Their immediate priority is the heightened terrorism risk, in particular as a result of the access to finance provided by Afghanistan’s substantial opium crop. Terror groups may well also benefit from the hundreds of millions of dollars of Western aid and support that I understand were siphoned out of Afghanistan by the former Afghan governments, most likely to Middle Eastern allies, notably Qatar.
“The Taliban have counted on the Afghan opium trade as one of their main sources of income,” Cesar Gudes, the head of the Kabul office of the U.N. Office of Drugs and Crime (UNODC), told Reuters. “More production brings drugs with a cheaper and more attractive price, and therefore a wider accessibility.”

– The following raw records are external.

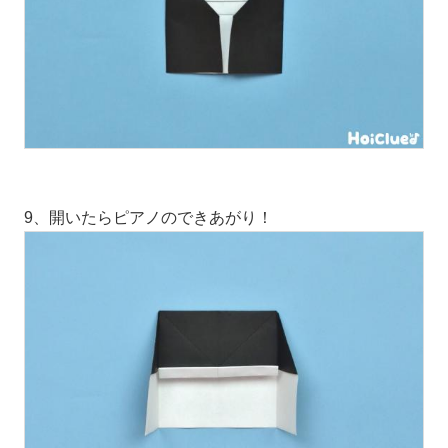
9、開いたらピアノのできあがり！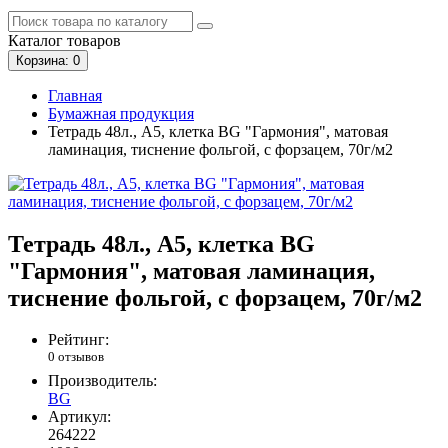
Каталог
товаров
Корзина
: 0
Главная
Бумажная продукция
Тетрадь 48л., А5, клетка BG "Гармония", матовая
ламинация, тиснение фольгой, с форзацем, 70г/м2
Тетрадь 48л., А5, клетка BG
"Гармония", матовая ламинация,
тиснение фольгой, с форзацем, 70г/м2
Рейтинг:
0 отзывов
Производитель:
BG
Артикул:
264222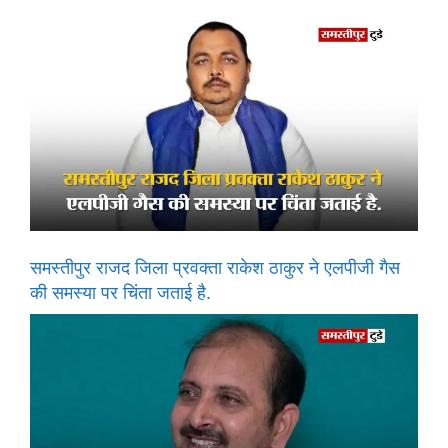
समस्तीपुर राजद जिला प्रवक्ता राकेश ठाकुर ने एलपीजी गैस
की समस्या पर चिंता जताई है.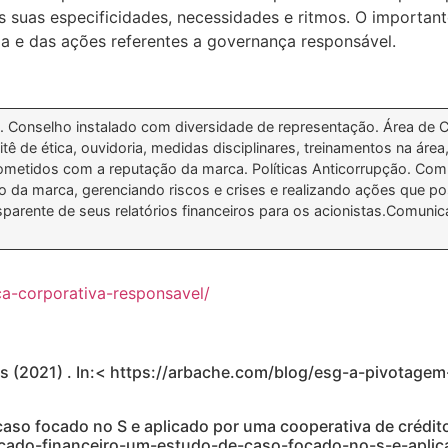
s suas especificidades, necessidades e ritmos. O importan
a e das ações referentes a governança responsável.
al. Conselho instalado com diversidade de representação. Área de 
ê de ética, ouvidoria, medidas disciplinares, treinamentos na área,
metidos com a reputação da marca. Políticas Anticorrupção. C
o da marca, gerenciando riscos e crises e realizando ações que p
parente de seus relatórios financeiros para os acionistas.Comunic
a-corporativa-responsavel/
s (2021) . In:< https://arbache.com/blog/esg-a-pivotage
so focado no S e aplicado por uma cooperativa de crédit
cado-financeiro-um-estudo-de-caso-focado-no-s-e-aplic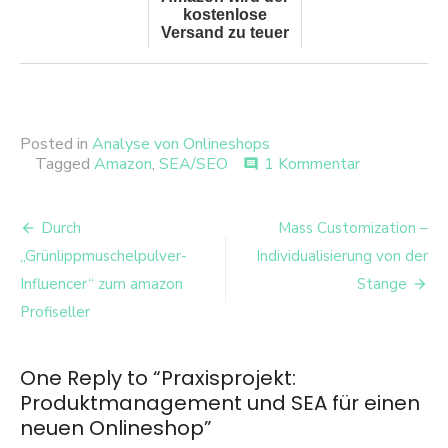
kostenlose
Versand zu teuer
Posted in
Analyse von Onlineshops
zu
Tagged
Amazon
,
SEA/SEO
1 Kommentar
comment
Praxisprojek
Produktman
Beitrags-
und
Durch
Mass Customization –
SEA
Navigation
„Grünlippmuschelpulver-
Individualisierung von der
für
einen
Influencer“ zum amazon
Stange
neuen
Profiseller
Onlineshop
One Reply to “Praxisprojekt:
Produktmanagement und SEA für einen
neuen Onlineshop”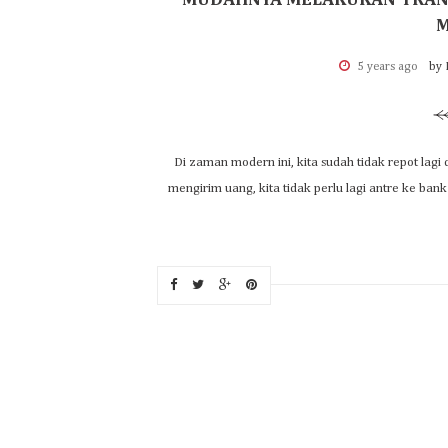
MUDAHNYA MELAKUKAN TRANSA
M
5 years ago
by 
Di zaman modern ini, kita sudah tidak repot lag
mengirim uang, kita tidak perlu lagi antre ke b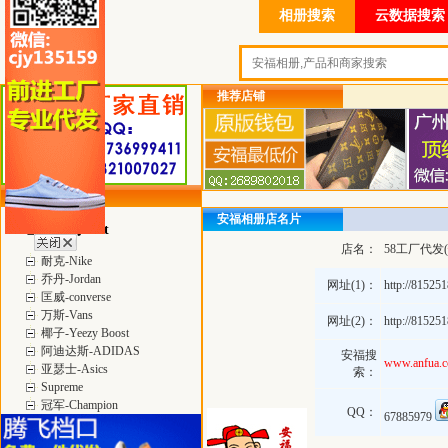
相册搜索
云数据搜索
推荐店铺
类目详细分类
安福相册店名片
当季热门 Hot
店名：
58工厂代发(
耐克-Nike
乔丹-Jordan
网址(1)：
http://81525
匡威-converse
万斯-Vans
网址(2)：
http://81525
椰子-Yeezy Boost
阿迪达斯-ADIDAS
安福搜
www.anfua.
亚瑟士-Asics
索：
Supreme
冠军-Champion
QQ：
67885979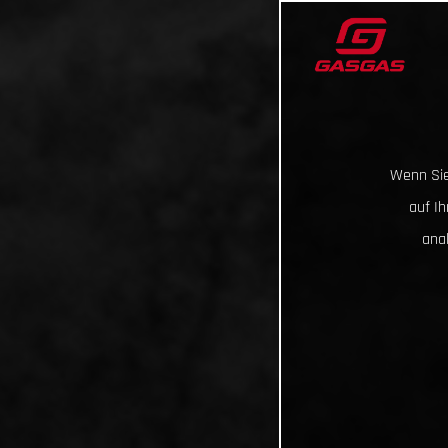
Wenn Sie
auf I
ana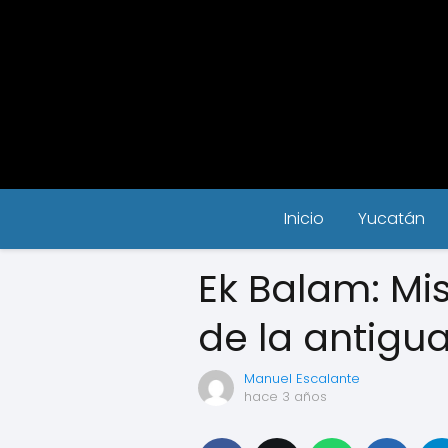
Inicio
Yucatán
Ek Balam: Mis
de la antigu
Manuel Escalante
hace 3 años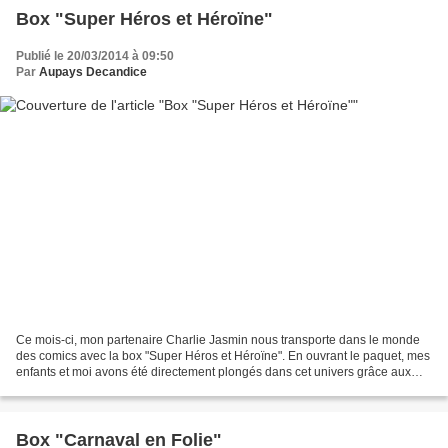
Box "Super Héros et Héroïne"
Publié le 20/03/2014 à 09:50
Par
Aupays Decandice
Ce mois-ci, mon partenaire Charlie Jasmin nous transporte dans le monde
des comics avec la box "Super Héros et Héroïne". En ouvrant le paquet, mes
enfants et moi avons été directement plongés dans cet univers grâce aux
nombreux produits de la box mais...
Box "Carnaval en Folie"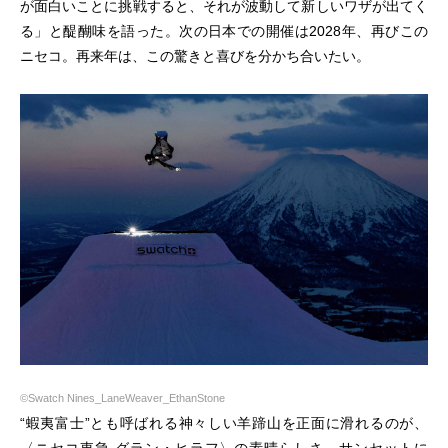
が面白いことに挑戦すると、それが波動して新しいワザが出てく
る」と醍醐味を語った。次の日本での開催は2028年、再びこの
ニセコ。再来年は、この驚きと喜びを分かち合いたい。
©Swatch Nines_LaneWeaver_EthanStone
“蝦夷富士”とも呼ばれる神々しい羊蹄山を正面に滑れるのが、
〈ニセコ東急 グラン・ヒラフ〉の素晴らしさ。サンセットに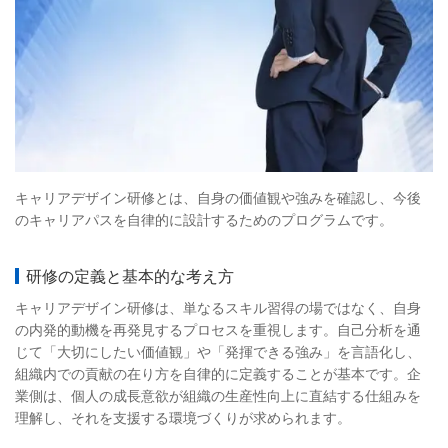
キャリアデザイン研修とは、自身の価値観や強みを確認し、今後
のキャリアパスを自律的に設計するためのプログラムです。
研修の定義と基本的な考え方
キャリアデザイン研修は、単なるスキル習得の場ではなく、自身
の内発的動機を再発見するプロセスを重視します。自己分析を通
じて「大切にしたい価値観」や「発揮できる強み」を言語化し、
組織内での貢献の在り方を自律的に定義することが基本です。企
業側は、個人の成長意欲が組織の生産性向上に直結する仕組みを
理解し、それを支援する環境づくりが求められます。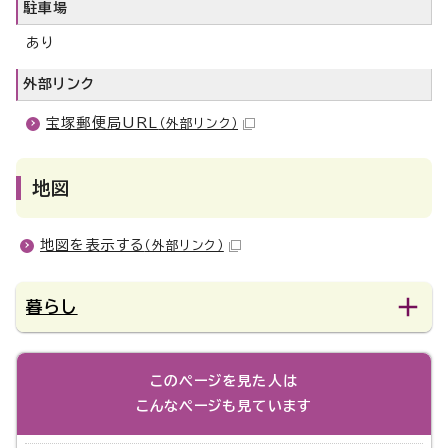
駐車場
あり
外部リンク
宝塚郵便局URL
（外部リンク）
地図
地図を表示する
（外部リンク）
暮らし
このページを見た人は
こんなページも見ています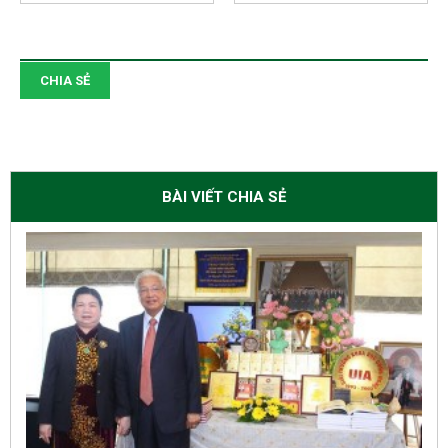
CHIA SẺ
BÀI VIẾT CHIA SẺ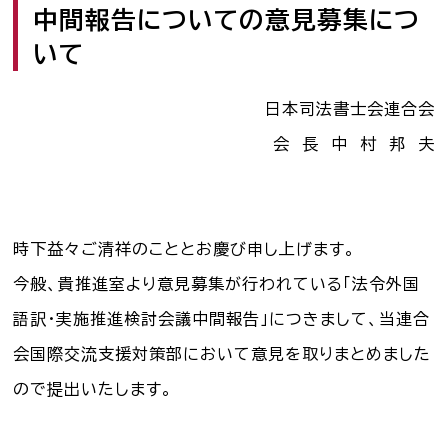
中間報告についての意見募集につ
司法書士を目指す人へ
いて
学生の皆さんへ
日本司法書士会連合会
会員の方へ
会 長 中 村 邦 夫
司法書士法違反
「非司行為」について
時下益々ご清祥のこととお慶び申し上げます。
司法書士法に違反する
サービス事業者に関する
今般、貴推進室より意見募集が行われている「法令外国
情報提供フォーム
語訳・実施推進検討会議中間報告」につきまして、当連合
公式キャラクター
会国際交流支援対策部において意見を取りまとめました
しほ～しし
®
ので提出いたします。
司法書士検索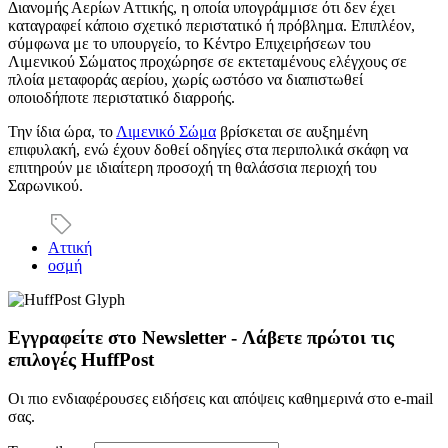
Διανομής Αερίων Αττικής, η οποία υπογράμμισε ότι δεν έχει
καταγραφεί κάποιο σχετικό περιστατικό ή πρόβλημα. Επιπλέον,
σύμφωνα με το υπουργείο, το Κέντρο Επιχειρήσεων του
Λιμενικού Σώματος προχώρησε σε εκτεταμένους ελέγχους σε
πλοία μεταφοράς αερίου, χωρίς ωστόσο να διαπιστωθεί
οποιοδήποτε περιστατικό διαρροής.
Την ίδια ώρα, το
Λιμενικό Σώμα
βρίσκεται σε αυξημένη
επιφυλακή, ενώ έχουν δοθεί οδηγίες στα περιπολικά σκάφη να
επιτηρούν με ιδιαίτερη προσοχή τη θαλάσσια περιοχή του
Σαρωνικού.
Αττική
οσμή
Εγγραφείτε στο Newsletter - Λάβετε πρώτοι τις
επιλογές HuffPost
Οι πιο ενδιαφέρουσες ειδήσεις και απόψεις καθημερινά στο e-mail
σας.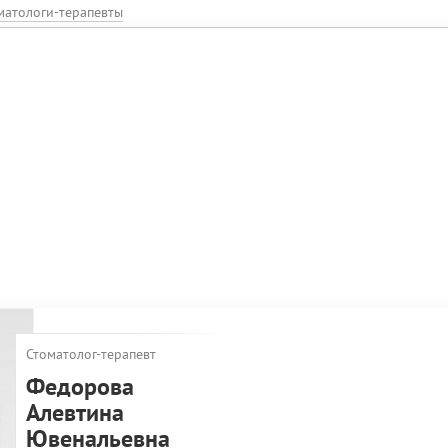
матологи-терапевты
Стоматолог-терапевт
Федорова
Алевтина
Ювенальевна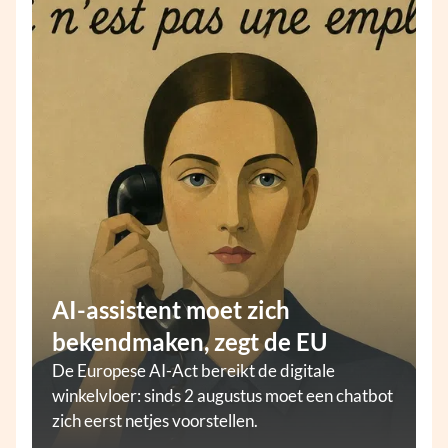
AI-assistent moet zich
bekendmaken, zegt de EU
De Europese AI-Act bereikt de digitale
winkelvloer: sinds 2 augustus moet een chatbot
zich eerst netjes voorstellen.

With the insurgents entering Kabul on Sunday, “these are the best moments in which these illicit groups tend to position themselves” to expand their business, Gudes said. The Taliban has of course sought to repel these dire warnings.
Taliban spokesman Zabihullah Mujahid was quoted in France 24, as promising that the new government would not turn the world’s leading producer of opium into a fully-fledged narco-state.
“We are assuring our countrymen and women and the international community, we will not have any narcotics produced,” he said in Kabul.
“From now on, nobody’s going to get involved (in the heroin trade), nobody can be involved in drug smuggling.” The international community has regarded such protestations with the same cynicism as it regards their claim to bring human rights to their treatment of the country.
Western countries who are smarting from the intelligence and security disaster of the last week will seek to manage the new Islamicist government from afar, with sanctions and trade controls.
The effectiveness of these measures will be blunted by the likely lack of co-operation that can be expected from China and Russia who see the Taliban as a welcome thorn in the side to the United States, and its (so-called) Western allies.
If Biden thought that the withdrawal of a few thousand US and NATO troops would remove the Afghanistan menace, he will soon discover the opposite: it has increased it. The long-term costs of this move will quickly overcome whatever shorter gains in domestic popularity Biden could have expected to enjoy.
The NATO withdrawal from Afghanistan has raised this in a number of ways. The first is to put into power a regime ideologically sympathetic to al-Qaeda and other Islamic groups. Their hope of building an Islamic Caliphate will have been strengthened by recent developments.
Terrorrism is already on the rise in the north eastern part of Nigeria, Chad and Cameroon, where Boko Haram are on the march; in Somalia where al-Shabaab is flexing its strength, in Philippines where Ayu Sayaaf is active and In Gaza where Hamas (through its Iranian backers) recently waged all out war with Israel. The common factor across each of these groups is their conviction (to lesser or greater extent) in Sharia law.
Territory close to Pakistan will be available as a base to foment covert operations against its enemy India. Prime Minister Imran Khan has expressed relief at the removal of the threat of a US-led control on his border.
Biden appears to have acted with blithe indifference to the lessons of history. British troops gave their lives to the democratic project but Johnson was not at the table when momentous decisions of this kind were taken in Washington; Britain’s loss of power and word influence has been amply demonstrated by the way he was left to pick up the pieces of America’s hapless policy change.